======== Data shown ========

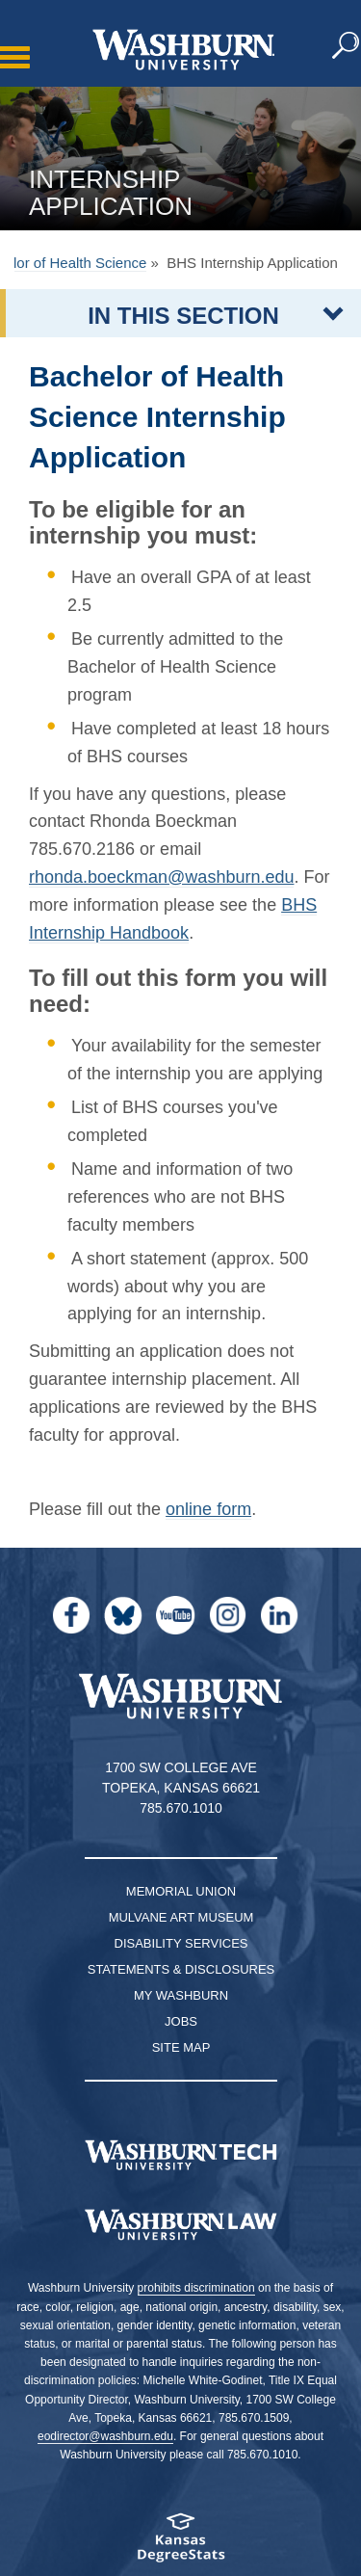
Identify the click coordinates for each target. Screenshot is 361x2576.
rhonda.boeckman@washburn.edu (161, 877)
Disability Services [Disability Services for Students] (181, 1943)
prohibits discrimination (196, 2288)
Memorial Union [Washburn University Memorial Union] (181, 1891)
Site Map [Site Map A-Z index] (181, 2047)
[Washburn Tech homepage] (180, 2154)
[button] (346, 46)
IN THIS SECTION (183, 316)
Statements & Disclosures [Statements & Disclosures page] (181, 1969)
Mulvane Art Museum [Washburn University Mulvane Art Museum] (181, 1917)
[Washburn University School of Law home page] (180, 2225)
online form (208, 1509)
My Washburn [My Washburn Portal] (181, 1995)
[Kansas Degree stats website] (180, 2543)
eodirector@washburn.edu (105, 2436)
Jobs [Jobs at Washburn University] (181, 2021)
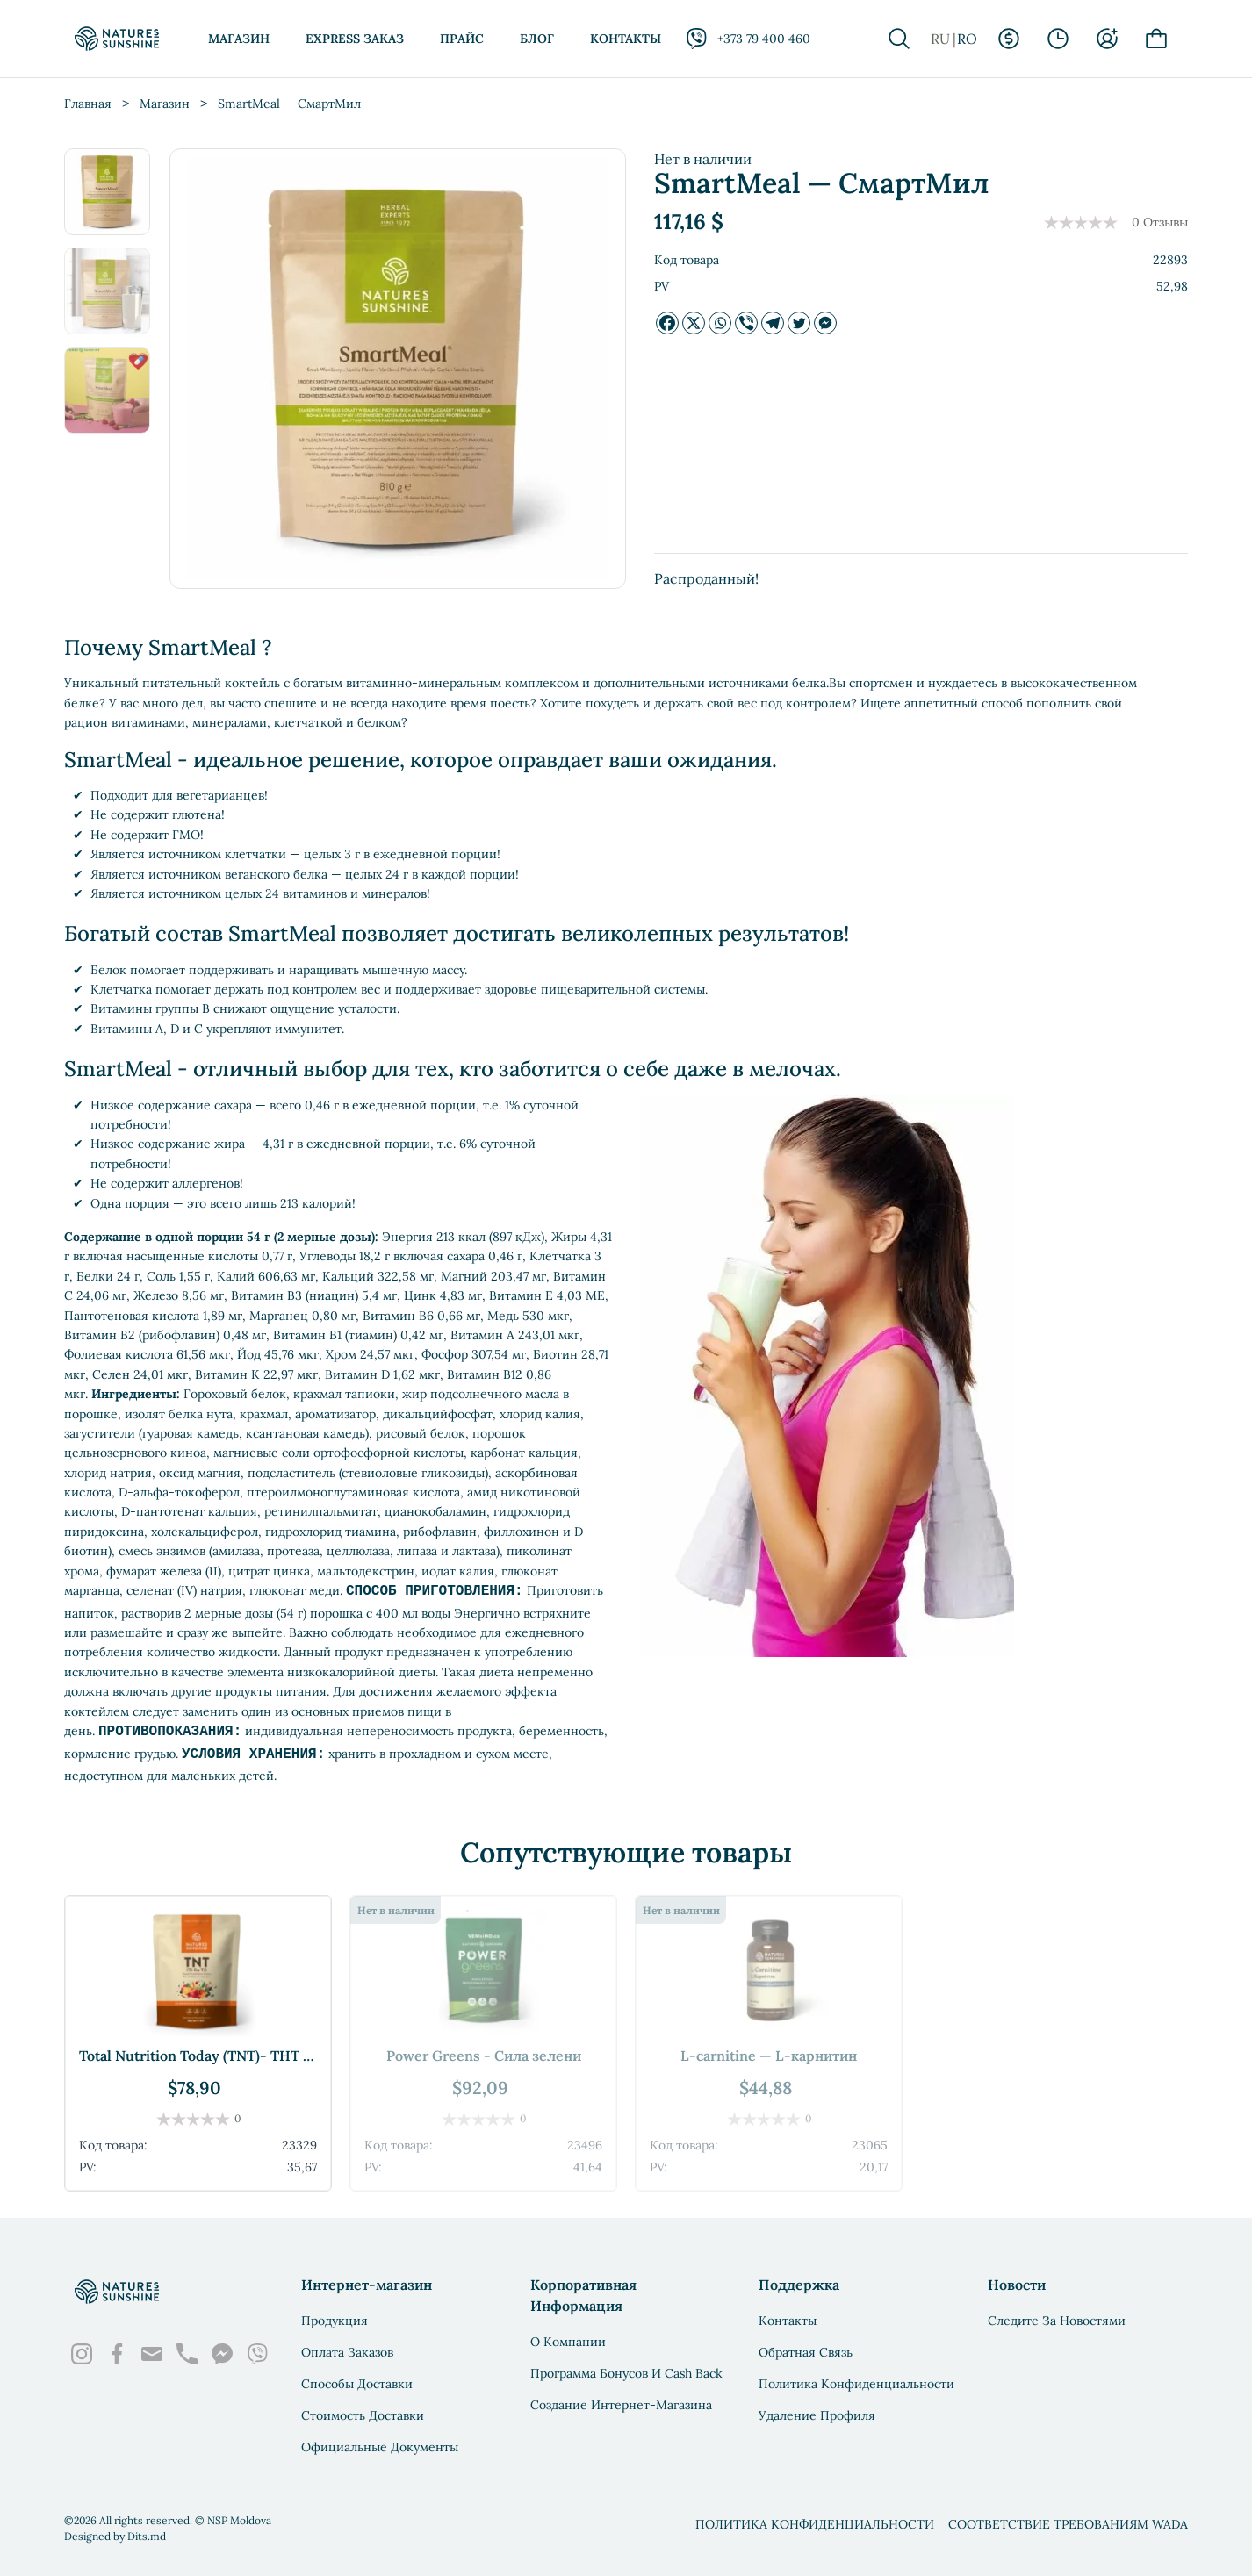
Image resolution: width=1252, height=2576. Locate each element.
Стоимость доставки (362, 2415)
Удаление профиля (817, 2415)
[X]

========

**Exercise directions**
Count the lines above that include the word "University". Reply with that number alone.

**Task output**
4